Don Caballero Don Caballero Proudentall The String & Return [more]

It doesn't rain all that much in Kansas, unless of course it's night and I'm heading over to Lawrence. Another rainy night puts me in the Taurus traveling down K-10 on the way to Lawrence for a show with an early (9:45) start time. $7 seemed a little steep but I heard that Don Caballero cost the club a few big ones in guarantee money so that explains the extra couple dollars tacked onto the ticket price - call it the wank tax.

Euphone cancelled at the last minute making room for Kansas City's The String and Return on the bill. Their music is lush, shoe-gazing indie rock with high delicate vocals. The band is a five piece with two guitars (Jaguar & Les Paul) that complement each other well. I had seen them before and commented on the way their songs highlight the excellent drumming, but tonight I was more focused on the ability of their lead guitarist. He displays an incredible skill to sculpt sounds (with only a minimum of effect pedals) that transport you into their slow and dreamy world (think Mogwai meets Pedro the Lion). In the closer, he played a searing guitar line that, although was a bit predictable, grew and swelled until it erupted in a explosion of controlled noise. Divine!

Because of The String and Return's long opening set, Proudentall were already facing a short set. Even shorter after equipment failures during Proudentall's lengthy set up. Throughout the band's existence they have toyed with different line-ups although recently they have been playing as a three piece adding Breeze on violin and Mike Walker on trombone for the first few songs in the set. Although it was hard to hear over Matt Dunehoo's guitar stack, it sounded like the band may have changed the violin parts from the last time I saw them, making them work better with the other instruments.

The band's set included a number of new songs which they plan to record next week with Ed Rose, and although the new material varies from climbing, drawn out rock numbers to short bursts of noisy energy the band is best when they keep their rhythmic songs to under three minutes with only minimal repetition. Although vocals are kept sparse, Dunehoo has created refrains and choruses for guitar using shifting and growing chord progressions that tell the story of the songs.

Around a hundred folks had found their way to the front of the club to watch Don Caballero set up their ample gear. I was expecting a four piece but only three came, That second guitar role had been changing around a lot lately anyway. When remaining guitarist Ian Williams and new bassist M Eric Topolsky [both of which also play in Storm & Stress] finished, they kicked a pedal, recorded a few plucked notes, and left the stage forcing a monotonous and repetitive four note pattern on the audience for fifteen minutes.
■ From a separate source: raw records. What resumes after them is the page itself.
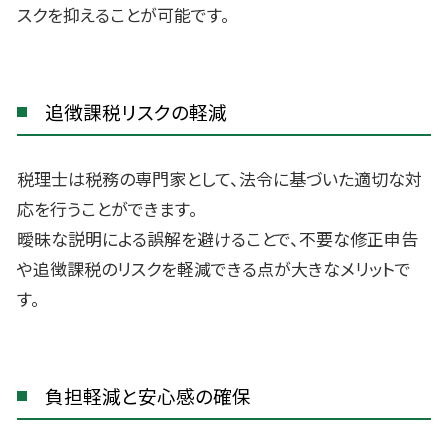
スクを抑えることが可能です。
追徴課税リスクの軽減
税理士は税務の専門家として、法令に基づいた適切な対
応を行うことができます。
曖昧な説明による誤解を避けることで、不要な修正申告
や追徴課税のリスクを軽減できる点が大きなメリットで
す。
負担軽減と安心感の確保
When the band returned they continued to punish the audience with their complicated musical (and non-musical) vision. And although drummer Damon Che complained several times that he was unable to hear himself [it was the first time I've ever heard a drummer ask for more of himself in the monitors], they were incredibly tight. Williams would often play a quick riff, record it on his pedal, then play an entirely different guitar part around the initial repeating riff - two guitars for the price of one! Their songs twisted and turned and returned, often without any reason - mathrock has order, this was chaos!
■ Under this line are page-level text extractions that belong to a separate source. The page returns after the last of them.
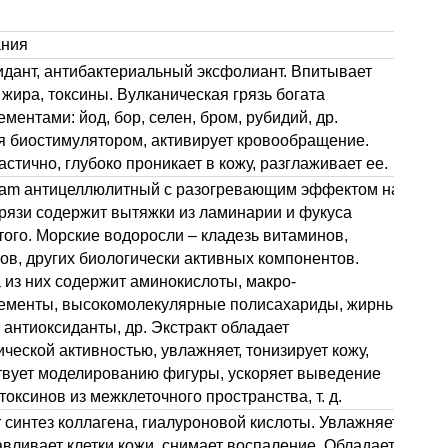
ания
идант, антибактериальный эксфолиант. Впитывает
жира, токсины. Вулканическая грязь богата
ментами: йод, бор, селен, бром, рубидий, др.
я биостимулятором, активирует кровообращение.
астично, глубоко проникает в кожу, разглаживает ее.
am антицеллюлитный с разогревающим эффектом на
грязи содержит вытяжки из ламинарии и фукуса
ого. Морские водоросли – кладезь витаминов,
ов, других биологически активных компонентов.
 из них содержит аминокислоты, макро-
ементы, высокомолекулярные полисахариды, жирные
 антиоксиданты, др. Экстракт обладает
ческой активностью, увлажняет, тонизирует кожу,
твует моделированию фигуры, ускоряет выведение
токсинов из межклеточного пространства, т. д.
 синтез коллагена, гиалуроновой кислоты. Увлажняет,
вливает клетки кожи, снимает воспаление. Обладает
As I listened to the band I tried desperately to count their rhythms and anticipate the stops and changes but it only gave me a headache. I was not alone in my dismay as Danny Mac (drummer from often intensely complicated The Hillary Step) walked out shaking his head - it was too much for him too and by the end of their set the crowd had thinned to about thirty fans up front witnessing Don Caballero.

As I began to think what I would write in my review of the band's live show, I came to the conclusion that while I certainly appreciated the band for their instrumental mastery, their incredible originality, and their desire to create regardless of audience, it was all too much for me. The song structures of their earlier work have dissolved and we're left with three instruments soloing wildly and only occasionally syncing up for accent before spiraling off into another round of chaotic, but well orchestrated, noise.